Home-made candied ginger

In my childhood recollections, candied ginger is a Proustian madeleine. [If you don't know what I mean, look up the last pair of words in Google.] This delicious foodstuff is associated, in my memories, with Xmas celebrations in the house of my paternal grandparents in Oliver Street, Grafton.

Anne, Don and me at our grandparents' home in Oliver Street

Often, when I drop in at an organic-foods store in St-Marcellin, I buy a bag of candied ginger... and I generally end up eating it all before I get home. You see, I really seem to be addicted to candied ginger. Recently, my Choranche neighbor Tineke gave me a jar of fine candied ginger in syrup from the Netherlands. Recipes on the Internet suggest that it's quite easy to prepare. So, I gave it a try. First, you peel the ginger roots and chop them into pieces.

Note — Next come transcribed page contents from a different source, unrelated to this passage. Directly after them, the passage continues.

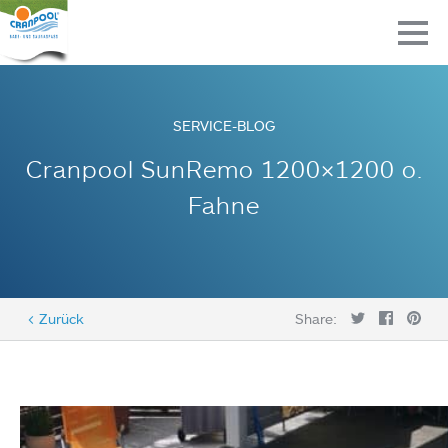
SERVICE-BLOG
Cranpool SunRemo 1200×1200 o.
Fahne
< Zurück
Share: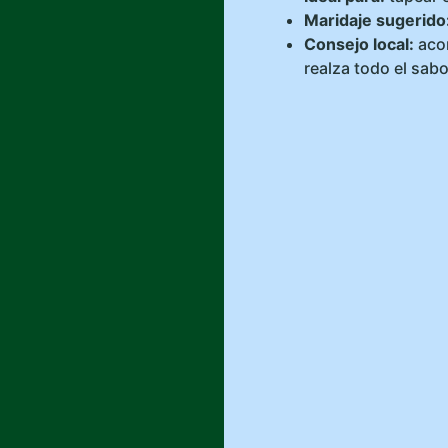
Maridaje sugerido
Consejo local:
acom
realza todo el sabor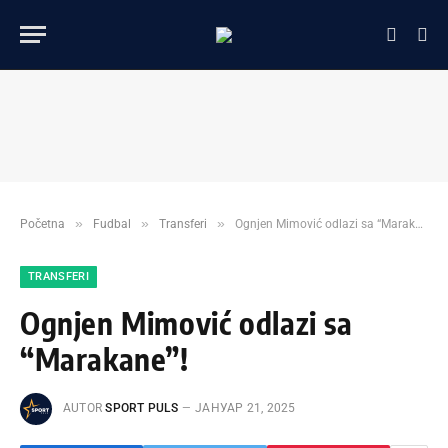
»
»
»
Početna
Fudbal
Transferi
Ognjen Mimović odlazi sa “Marakane”!
TRANSFERI
Ognjen Mimović odlazi sa
“Marakane”!
AUTOR
SPORT PULS
ЈАНУАР 21, 2025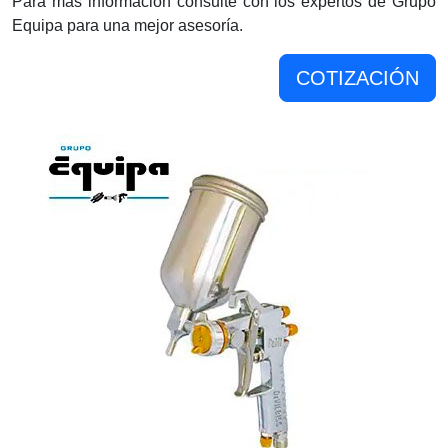
Para mas información consulte con los expertos de Grupo
Equipa para una mejor asesoría.
COTIZACIÓN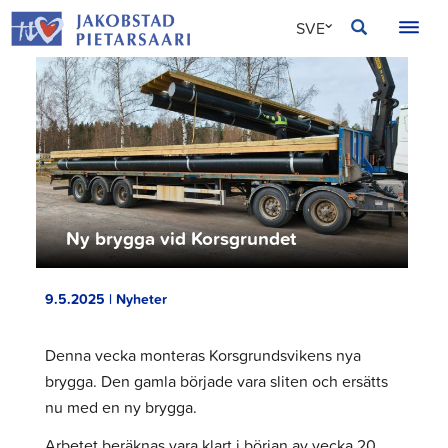
Hoppa
JAKOBSTAD
SVE
till
innehållet
FIN
ENG
Ny brygga vid Korsgrundet
9.5.2025 | Nyheter
Denna vecka monteras Korsgrundsvikens nya
brygga. Den gamla började vara sliten och ersätts
nu med en ny brygga.
Arbetet beräknas vara klart i början av vecka 20.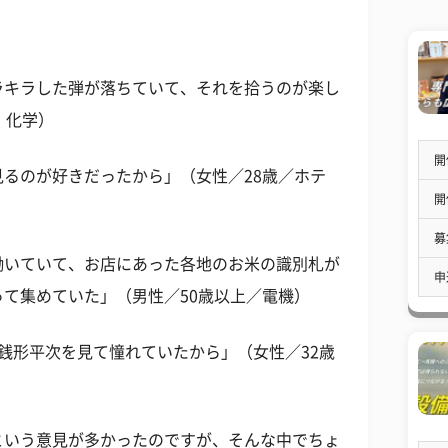
ラキラした弾が落ちていて、それを拾うのが楽し
・化学）
開
るのが好きだったから」（女性／28歳／ホテ
開
募
働いていて、お店にあった各地のお米の識別札が
申
て集めていた」（男性／50歳以上／電機）
銭形平次を見て憧れていたから」（女性／32歳
という意見が多かったのですが、そんな中でちょ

From that point on, it's basically just a matter of boiling the pieces, three or four times, in a sugar syrup. Here's the end result:


My home-made candied ginger is delicious... but there won't be much of it left by the time this blog post is published. The chunks are soft and tasty, but they're slightly stringy, which simply indicates that the raw ginger rhizomes (roots) that I purchased in a local fruit and vegetables store were not quite as fresh as I would have hoped. If the rhizomes had been younger (as seems to be the case for the abopve-mentioned Dutch product), there would have been no stringiness whatsoever, and the boiling operations would have rendered the chunks quite transparent.

Incidentally, when I drained the ginger chunks, I set aside the precious syrup in which they had been cooked. I then used this syrup to flavor chilled Perrier, obtaining a liquid madeleine from my childhood in South Grafton: ginger ale.

Maybe the ideal way of obtaining fresh ginger rhizomes would be to actually grow the plant here in my vegetable garden at Gamone. For me, though, there's a problem. Experts state that the ideal constant temperature for ginger plants is around 25 degrees Centigrade. That more-or-less rules out Gamone... unless, of course, I were to install a small greenhouse. And, to heat it in winter, I could use a solar panel. Now, that sounds like a pretty complex project aimed at resurrecting my madeleine. Maybe I should choose the relatively simple strategy adopted by Marcel Proust, and write a book on the subject.